Karakas Online

Chapter 5. Transparent proxying with Squid

Figure 5-1. Squid.

Squid.

Squid.



I assume you have already set up a Squid proxy and a firewall and that both work correctly. You may now wish to force all your users to use the Squid proxy for surfing the WWW. This is what "transparent proxying" is about: your users surf, even without having defined a proxy in their browser settings, but they in fact all use the transparent proxy and don't notice it.

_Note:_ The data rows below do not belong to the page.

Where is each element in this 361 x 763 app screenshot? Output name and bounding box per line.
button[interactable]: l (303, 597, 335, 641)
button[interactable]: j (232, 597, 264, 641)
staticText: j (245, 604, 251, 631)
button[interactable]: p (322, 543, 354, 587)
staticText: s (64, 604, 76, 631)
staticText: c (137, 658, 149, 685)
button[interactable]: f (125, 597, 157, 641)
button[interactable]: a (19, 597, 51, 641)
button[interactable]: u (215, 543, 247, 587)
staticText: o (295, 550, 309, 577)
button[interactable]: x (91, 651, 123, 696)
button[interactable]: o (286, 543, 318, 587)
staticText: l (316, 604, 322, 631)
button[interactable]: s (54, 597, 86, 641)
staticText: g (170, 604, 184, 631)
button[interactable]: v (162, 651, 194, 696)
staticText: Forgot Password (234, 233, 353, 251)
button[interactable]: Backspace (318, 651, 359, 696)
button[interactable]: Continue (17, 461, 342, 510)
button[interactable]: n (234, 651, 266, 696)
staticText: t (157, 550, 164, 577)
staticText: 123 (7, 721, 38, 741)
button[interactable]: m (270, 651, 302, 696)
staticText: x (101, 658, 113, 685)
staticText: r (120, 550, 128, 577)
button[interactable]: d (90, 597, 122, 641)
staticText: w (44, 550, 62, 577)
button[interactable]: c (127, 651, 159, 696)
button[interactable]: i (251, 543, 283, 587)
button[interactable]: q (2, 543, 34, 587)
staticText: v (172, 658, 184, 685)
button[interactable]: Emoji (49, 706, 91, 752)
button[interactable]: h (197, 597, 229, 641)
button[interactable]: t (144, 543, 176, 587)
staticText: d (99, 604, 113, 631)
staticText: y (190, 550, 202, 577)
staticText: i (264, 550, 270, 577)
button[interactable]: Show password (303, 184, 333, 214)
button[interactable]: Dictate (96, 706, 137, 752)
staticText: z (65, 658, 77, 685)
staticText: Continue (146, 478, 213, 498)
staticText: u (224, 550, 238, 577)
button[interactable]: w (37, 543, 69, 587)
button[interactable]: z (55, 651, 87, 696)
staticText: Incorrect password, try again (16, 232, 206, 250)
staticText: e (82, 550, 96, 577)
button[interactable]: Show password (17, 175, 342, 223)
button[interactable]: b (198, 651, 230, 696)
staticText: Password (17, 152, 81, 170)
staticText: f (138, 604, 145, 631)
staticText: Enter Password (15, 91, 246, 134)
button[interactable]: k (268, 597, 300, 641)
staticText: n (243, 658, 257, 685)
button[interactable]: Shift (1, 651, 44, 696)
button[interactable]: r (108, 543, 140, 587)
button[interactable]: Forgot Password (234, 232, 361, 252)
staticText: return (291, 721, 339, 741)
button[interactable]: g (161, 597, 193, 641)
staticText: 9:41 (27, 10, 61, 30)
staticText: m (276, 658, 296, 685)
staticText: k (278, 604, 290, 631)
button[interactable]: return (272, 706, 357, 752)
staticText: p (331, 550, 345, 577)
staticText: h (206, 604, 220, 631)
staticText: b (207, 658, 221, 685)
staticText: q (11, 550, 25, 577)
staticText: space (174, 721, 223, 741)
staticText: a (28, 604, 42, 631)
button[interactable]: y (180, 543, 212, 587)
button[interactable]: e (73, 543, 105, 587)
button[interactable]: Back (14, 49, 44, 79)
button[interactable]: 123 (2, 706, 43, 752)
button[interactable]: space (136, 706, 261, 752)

To enable transparent proxying with Squid, insert the following lines in the configuration file (squid.conf, usually in /etc) at the aproppriate place (search the configuration file for the respective keywords, httpd_accel_host, httpd_accel_with_proxy and httpd_accel_uses_host_header):

httpd_accel_host virtual
httpd_accel_with_proxy on
httpd_accel_uses_host_header on

You will also need to accept and redirect the WWW traffic to port 3128 of the Squid proxy:

ipchains -A input -p TCP -d 127.0.0.1/32 www -j ACCEPT
ipchains -A input -p TCP -d 192.168.0.0/32 www -j ACCEPT
ipchains -A input -p TCP -d any/0 www -j REDIRECT 3128

or, if you use SuSEfirewall2

FW_REDIRECT_TCP="192.168.0.0/24,0/0,tcp,80,3128"

Restart Squid and the firewall. Transparent proxying should be working now. However there are some issues associated with the above settings. You can read about them in the corresponding comments in the squid.conf file.

For more details, see the Transparent Proxy HOWTO.